# Forward model training

In this notebook we'll train the forward models NEIMS and RASSP that we use for fenerating syntetic datasets. In order to get through this notebook you first need to have the **python environments** set up (find more in README or the previous notebook). You also need the **NIST library** in the form of a .msp file. 

In [1]:
import sys 
sys.path.append('..')

## NIST splitting
**TODO**
this part is done in the 3rd notebook.. Organize it better i guess.

In [2]:
nist_train_path = "../data/nist/train.msp"
nist_test_path = "../data/nist/test.msp"
nist_valid_path = "../data/nist/valid.msp"

## NEIMS


### Conversion from MSP to SDF
First we need to convert the NIST library to SDF format that is supported by the NEIMS codebase. 

In [14]:
# takes approximately 15 mins to run
from utils.spectra_process_utils import msp2sdf

# msp2sdf(nist_test_path)
# msp2sdf(nist_valid_path)
msp2sdf(nist_train_path)

In [15]:
# change the format of spectral information to the one expected by NEIMS
# this function might differ in your case depending on the metadata format of your copy of NIST library
# for us it took about 4 mins to run

# load sdf files
from rdkit import Chem
from rdkit.Chem import Descriptors
from tqdm import tqdm
from pathlib import Path
import ast

def neims_mol_filter(mol,
                     max_atoms=100,
                     max_mass_peak_loc=1000,
                     filter_max_mass_charge_peak_weight_cutoff=3.0):
    """
    This function was altered from the NEIMS codebase to filter molecules.
    We didn't use the original function for a lack of environment compatibility.

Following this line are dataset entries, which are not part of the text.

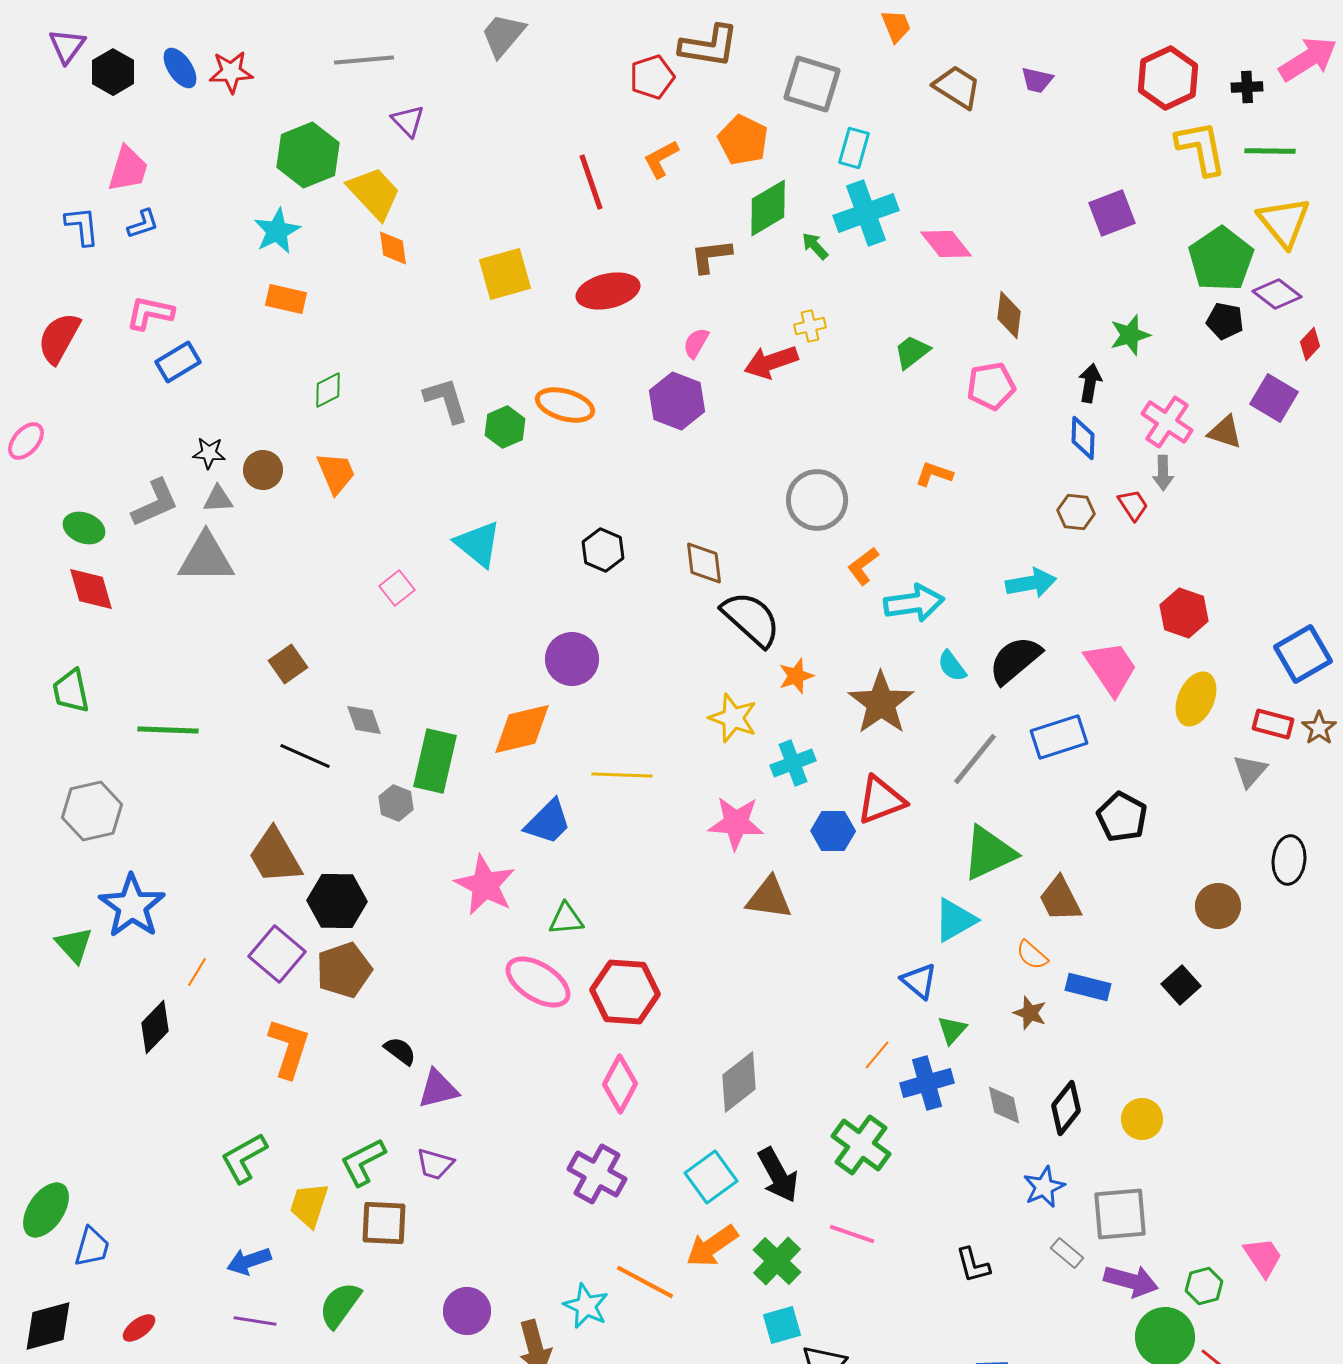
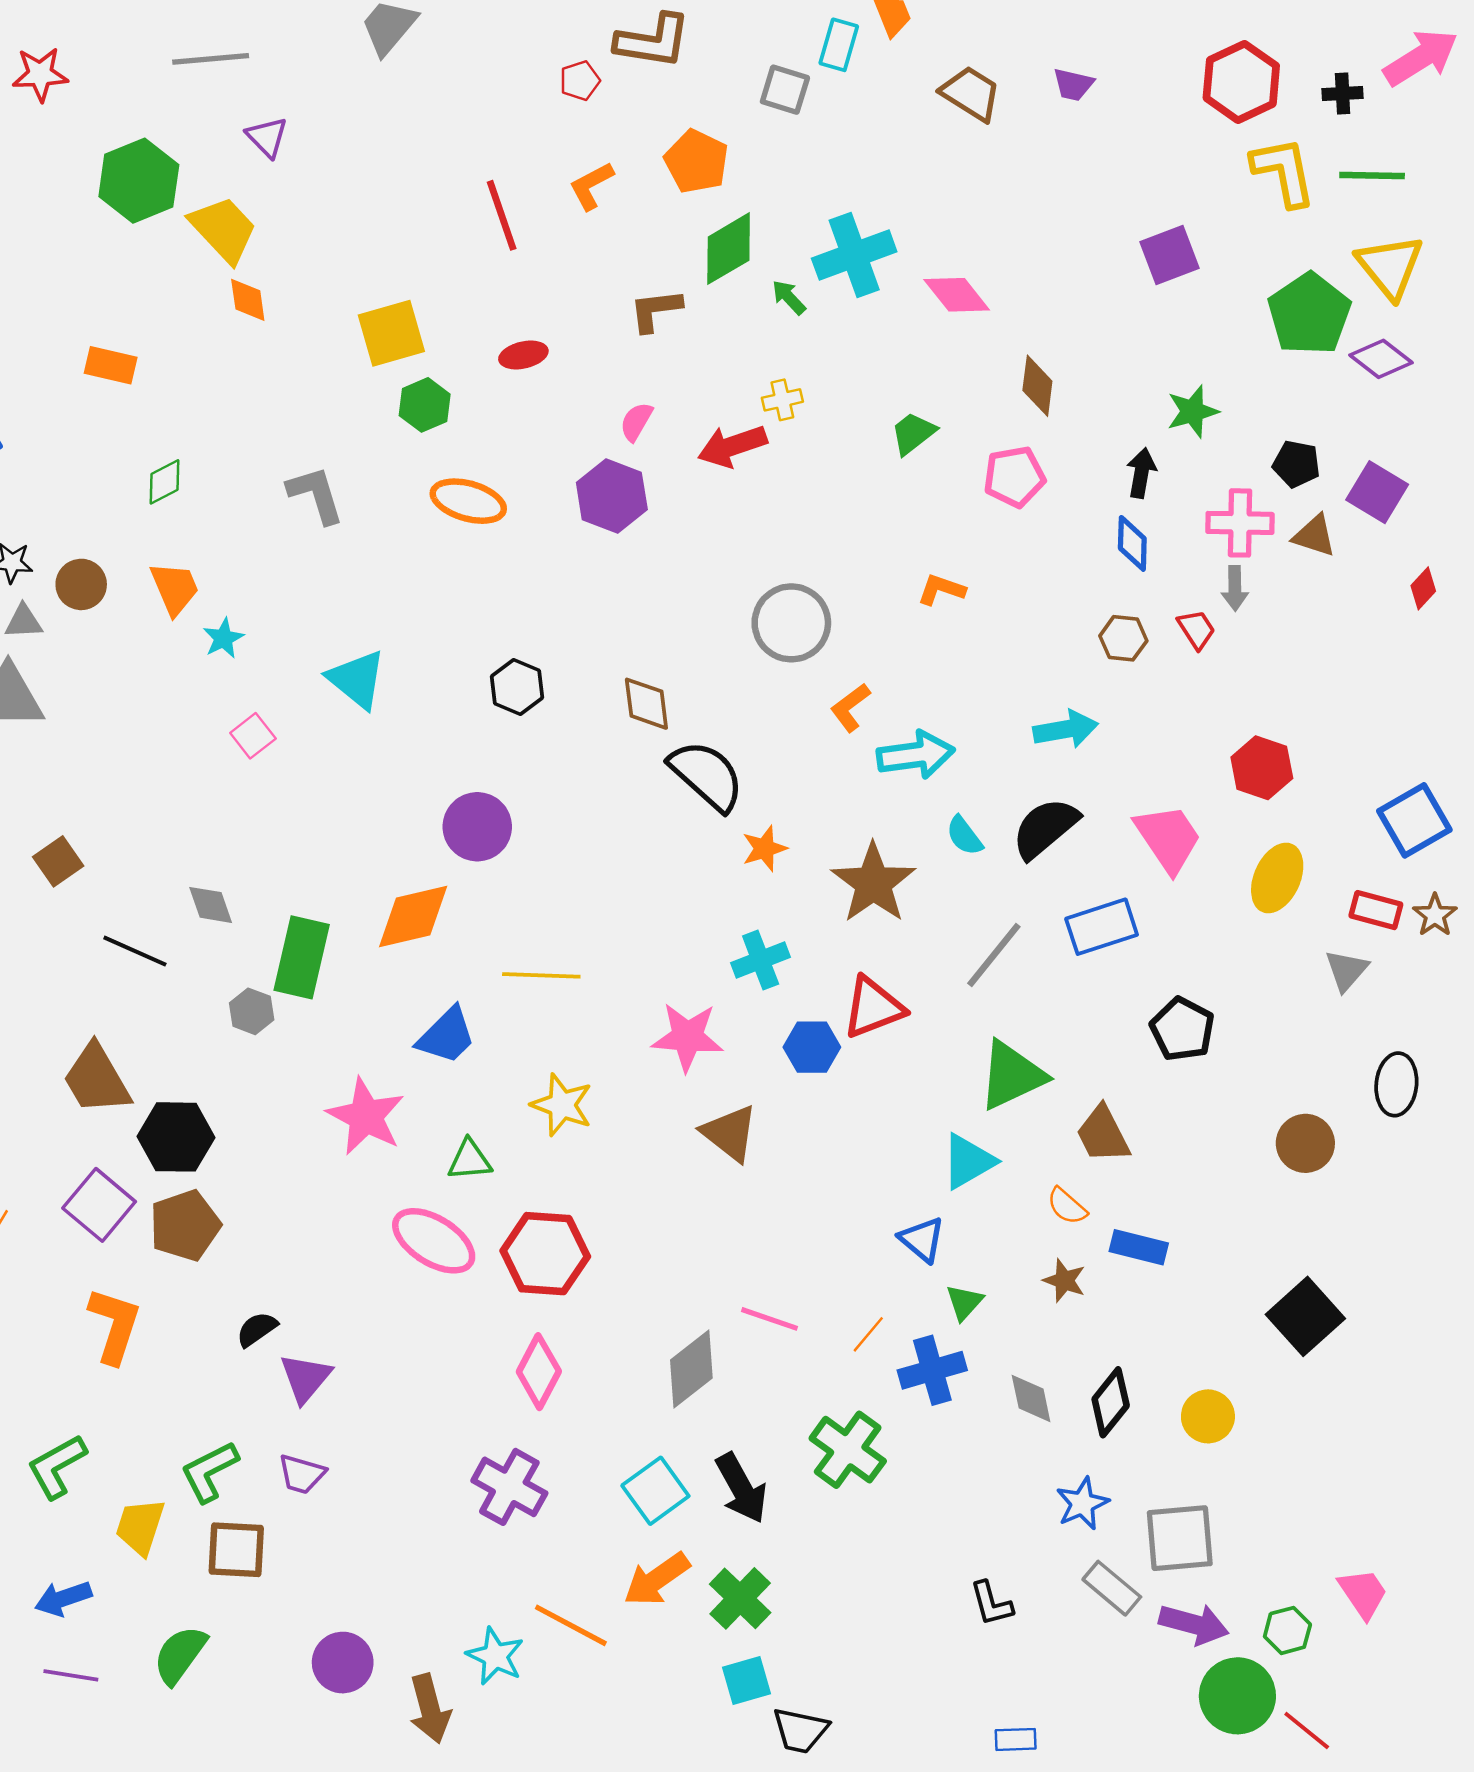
red pentagon: (652, 77) -> (580, 81), size x0.7
gray square: (812, 84) -> (785, 90), size x0.7
cyan rectangle: (854, 148) -> (839, 45), moved
cyan star: (277, 231) -> (223, 638), moved, size x0.7
red ellipse: (608, 291) -> (523, 355), size x0.6
black pentagon: (1225, 321) -> (1296, 464), moved
red diamond: (1310, 344) -> (1423, 588), moved
pink cross: (1167, 422) -> (1240, 523), turned -33
green hexagon: (505, 427) -> (425, 405), moved
brown square: (288, 664) -> (58, 861), moved
yellow star: (733, 718) -> (562, 1105), moved
brown triangle: (769, 898) -> (730, 1133), turned 30
black square: (1181, 985) -> (1305, 1316), moved, size x1.5
black semicircle: (400, 1051) -> (257, 1329), turned -72
purple triangle: (438, 1089) -> (305, 1378), turned -36
pink line: (852, 1234) -> (770, 1319), moved
gray rectangle: (1067, 1253) -> (1112, 1588), size x1.4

    The filtering thresholds are set based on the NEIMS default values.
    """
    if mol is None:
        return False
    elif max_atoms is not None and mol.GetNumAtoms() > max_atoms:
        return False
    elif not mol.GetProp("MASS SPECTRAL PEAKS"):
        return False
    elif not mol.GetProp("smiles"):
        return False
    max_peak = float(mol.GetProp("MASS SPECTRAL PEAKS").split("\n")[-2].split(" ")[0])
    if max_peak > max_mass_peak_loc:
        return False
    if max_peak / mol.GetDoubleProp("EXACT MASS") > filter_max_mass_charge_peak_weight_cutoff:
        return False
    
    return True


def transform_to_neims_sdf_format(input_path, output_path):

    nist_train_sdf = Chem.SDMolSupplier(input_path)
    writer = Chem.SDWriter(output_path)
    num_filtered = 0

    for mol in tqdm(nist_train_sdf):
        old_format_peaks = mol.GetProp("peaks_json")
        old_format_peaks = ast.literal_eval(old_format_peaks)
        new_format_peaks = "".join([f"{round(mz)} {round(i)}\n" for (mz, i) in old_format_peaks])
        exact_mass = Descriptors.ExactMolWt(mol)
        inchikey = mol.GetProp("inchikey")
        if not inchikey:
            print("WARNING: No inchikey found for", mol.GetProp("iupac_name"))
            inchikey = Chem.inchi.MolToInchiKey(mol)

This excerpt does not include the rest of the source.